Why does my medical AI look at pictures of birds? Exploring the efficacy of transfer learning across domain boundaries

Frederic Jonske et al. Comput Methods Programs Biomed. 2025 Apr.
Free article

Abstract

Purpose: In medical deep learning, models not trained from scratch are typically fine-tuned based on ImageNet-pretrained models. We posit that pretraining on data from the domain of the downstream task should almost always be preferable.

Materials and methods: We leverage RadNet-12M and RadNet-1.28M, datasets containing >12 million/1.28 million acquired CT image slices from 90,663 individual scans, and explore the efficacy of self-supervised, contrastive pretraining on the medical and natural image domains. We compare the respective performance gains for five downstream tasks. For each experiment, we report accuracy, AUC, or DICE score and uncertainty estimations based on four separate runs. We quantify significance using Welch's t-test. Finally, we perform feature space analysis to characterize the nature of the observed performance gains.

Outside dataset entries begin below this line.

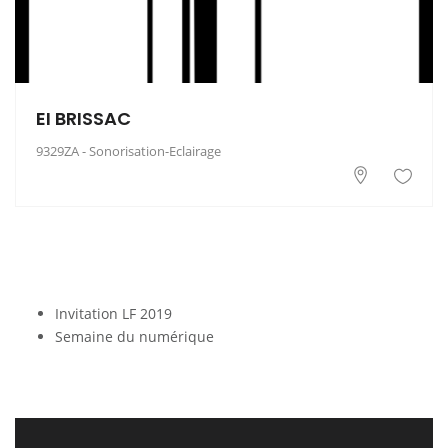
EI BRISSAC
9329ZA - Sonorisation-Eclairage
Invitation LF 2019
Semaine du numérique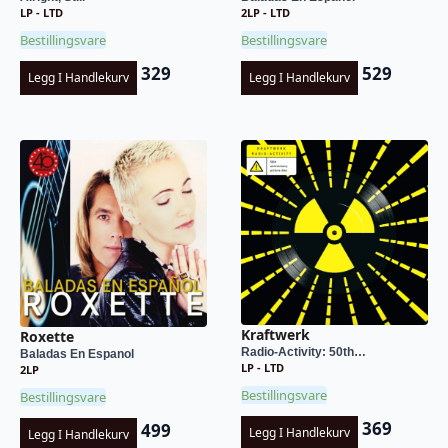
LP - LTD
2LP - LTD
Bestillingsvare
Bestillingsvare
329
529
Legg I Handlekurv
Legg I Handlekurv
Kraftwerk
Roxette
Radio-Activity: 50th…
Baladas En Espanol
LP - LTD
2LP
Bestillingsvare
Bestillingsvare
369
499
Legg I Handlekurv
Legg I Handlekurv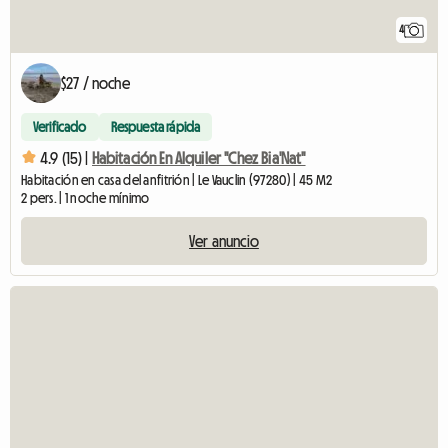
4
$27 / noche
Verificado
Respuesta rápida
4.9 (15) |
Habitación En Alquiler "Chez Bia'Nat"
Habitación en casa del anfitrión | Le Vauclin (97280) | 45 M2
2 pers. | 1 noche mínimo
Ver anuncio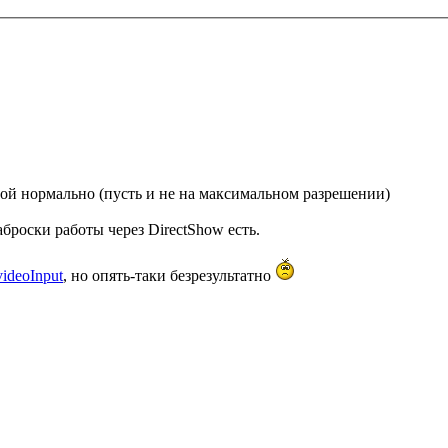
ерой нормально (пусть и не на максимальном разрешении)
аброски работы через DirectShow есть.
videoInput
, но опять-таки безрезультатно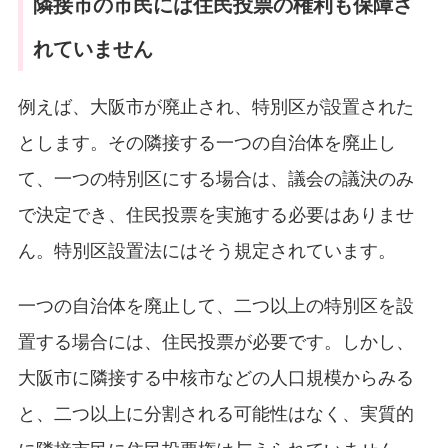
隣接市の市民には住民投票の権利も保障さ
れていません
例えば、大阪市が廃止され、特別区が設置された
とします。その隣接する一つの自治体を廃止し
て、一つの特別区にする場合は、議会の議決のみ
で決定でき、住民投票を実施する必要はありませ
ん。特別区設置法にはそう規定されています。
一つの自治体を廃止して、二つ以上の特別区を設
置する場合には、住民投票が必要です。しかし、
大阪市に隣接する中核市などの人口規模からみる
と、二つ以上に分割される可能性はなく、実質的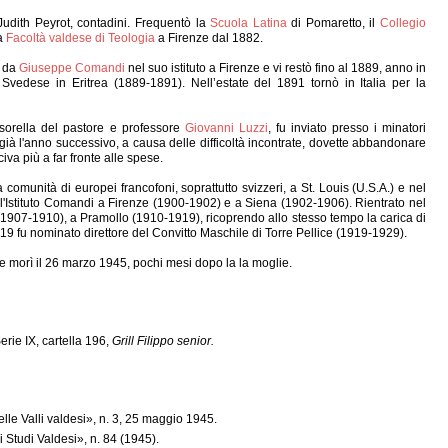
 Judith Peyrot, contadini. Frequentò la
Scuola Latina
di Pomaretto, il
Collegio
la
Facoltà valdese di Teologia
a Firenze dal 1882.
e da
Giuseppe Comandi
nel suo istituto a Firenze e vi restò fino al 1889, anno in
 Svedese in Eritrea (1889-1891). Nell’estate del 1891 tornò in Italia per la
 sorella del pastore e professore
Giovanni Luzzi
, fu inviato presso i minatori
i già l'anno successivo, a causa delle difficoltà incontrate, dovette abbandonare
civa più a far fronte alle spese.
 comunità di europei francofoni, soprattutto svizzeri, a St. Louis (U.S.A.) e nel
 all'Istituto Comandi a Firenze (1900-1902) e a Siena (1902-1906). Rientrato nel
 (1907-1910), a Pramollo (1910-1919), ricoprendo allo stesso tempo la carica di
19 fu nominato direttore del Convitto Maschile di Torre Pellice (1919-1929).
e morì il 26 marzo 1945, pochi mesi dopo la la moglie.
erie IX, cartella 196,
Grill Filippo senior.
elle Valli valdesi», n. 3, 25 maggio 1945.
i Studi Valdesi», n. 84 (1945).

Results: We observe that intra-domain transfer (RadNet pretraining and CT-based tasks) compares favorably to cross-domain transfer (ImageNet pretraining and CT-based tasks), generally achieving comparable or improved performance - Δ = +0.44% (p = 0.541) when fine-tuned on RadNet-1.28M, Δ = +2.07% (p = 0.025) when linearly evaluating on RadNet-1.28M, and Δ = +1.63% (p = 0.114) when fine-tuning on 1 % of RadNet-1.28M data. This intra-domain advantage extends to LiTS 2017, another CT-based dataset, but not to other medical imaging modalities. A corresponding intra-domain advantage was also observed for natural images. Outside the CT image domain, ImageNet-pretrained models generalized better than RadNet-pretrained models. We further demonstrate that pretraining on medical images yields domain-specific features that are preserved during fine-tuning, and which correspond to macroscopic image properties and structures.

Conclusion: We conclude that intra-domain pretraining generally outperforms cross-domain pretraining, but that very narrow domain definitions apply. Put simply, pretraining on CT images instead of natural images yields an advantage when fine-tuning on CT images, and only on CT images. We further conclude that ImageNet pretraining remains a strong baseline, as well as the best choice for pretraining if only insufficient data from the target domain is available. Finally, we publish our pretrained models and pretraining guidelines as a baseline for future research.

Keywords: Deep learning; Domain adaptation; Foundation model; Transfer learning; Unsupervised Pretraining.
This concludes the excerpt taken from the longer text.